Records contained in a dataset:

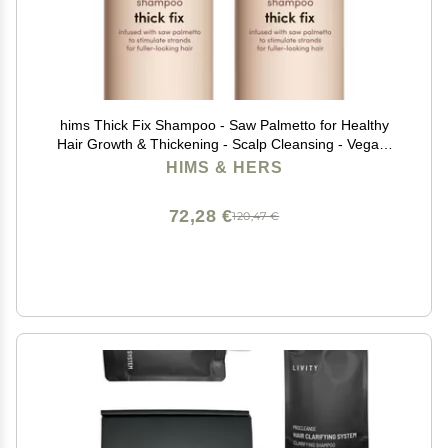
hims Thick Fix Shampoo - Saw Palmetto for Healthy
Hair Growth & Thickening - Scalp Cleansing - Vegan,
Sulfate-Free & Cruelty-Free - Eucalyptus Scent, 2 pack
HIMS & HERS
6.4 fl oz
72,28 €
120,47 €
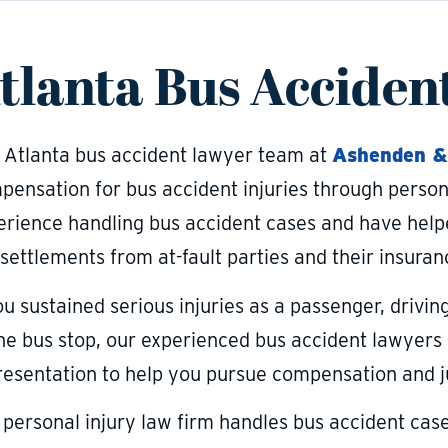
tlanta Bus Acciden
 Atlanta bus accident lawyer team at
Ashenden &
pensation for bus accident injuries through person
erience handling bus accident cases and have help
 settlements from at-fault parties and their insura
ou sustained serious injuries as a passenger, drivin
the bus stop, our experienced bus accident lawyers 
resentation to help you pursue compensation and j
 personal injury law firm handles bus accident cas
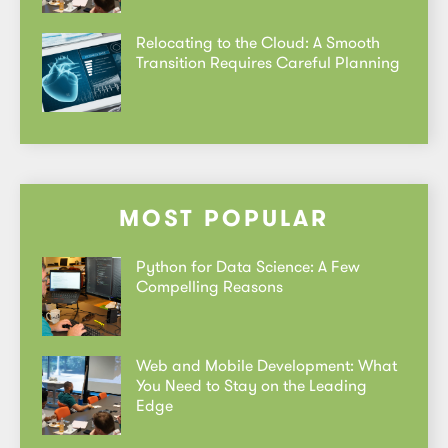
Relocating to the Cloud: A Smooth
Transition Requires Careful Planning
MOST POPULAR
Python for Data Science: A Few
Compelling Reasons
Web and Mobile Development: What
You Need to Stay on the Leading
Edge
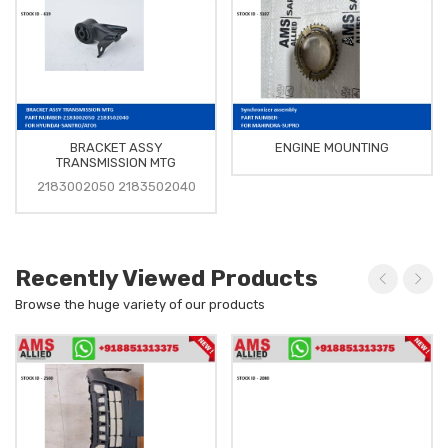
BRACKET ASSY
ENGINE MOUNTING
TRANSMISSION MTG
2183002050 2183502040
Recently Viewed Products
Browse the huge variety of our products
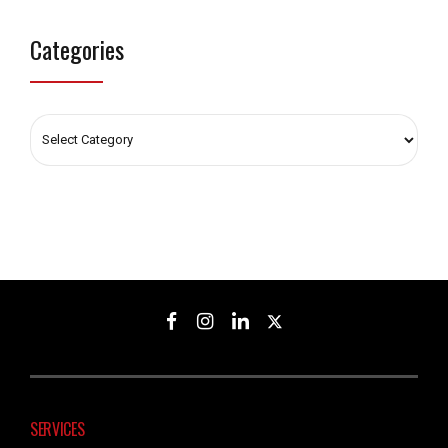
Categories
SERVICES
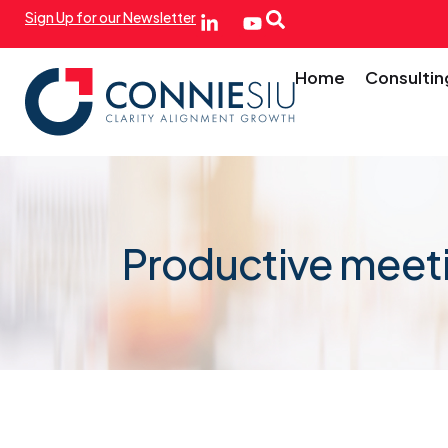
Sign Up for our Newsletter
Home
Consultin
Productive meet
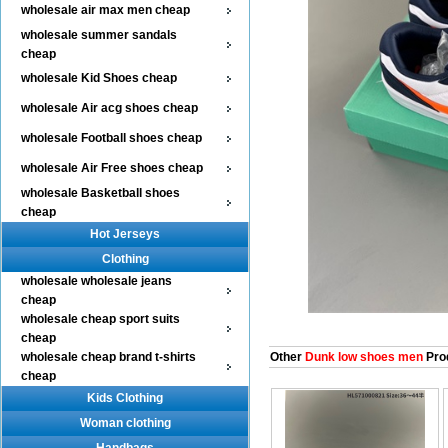
wholesale air max men cheap
wholesale summer sandals
cheap
wholesale Kid Shoes cheap
wholesale Air acg shoes cheap
wholesale Football shoes cheap
wholesale Air Free shoes cheap
wholesale Basketball shoes
cheap
Hot Jerseys
Clothing
wholesale wholesale jeans
cheap
wholesale cheap sport suits
cheap
wholesale cheap brand t-shirts
Other
Dunk low shoes men
Pro
cheap
Kids Clothing
Woman clothing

> Exercise description:
Could you say how many lines of the entries contain the string "accident"? Only the number should be given.

> Solution to this task:
5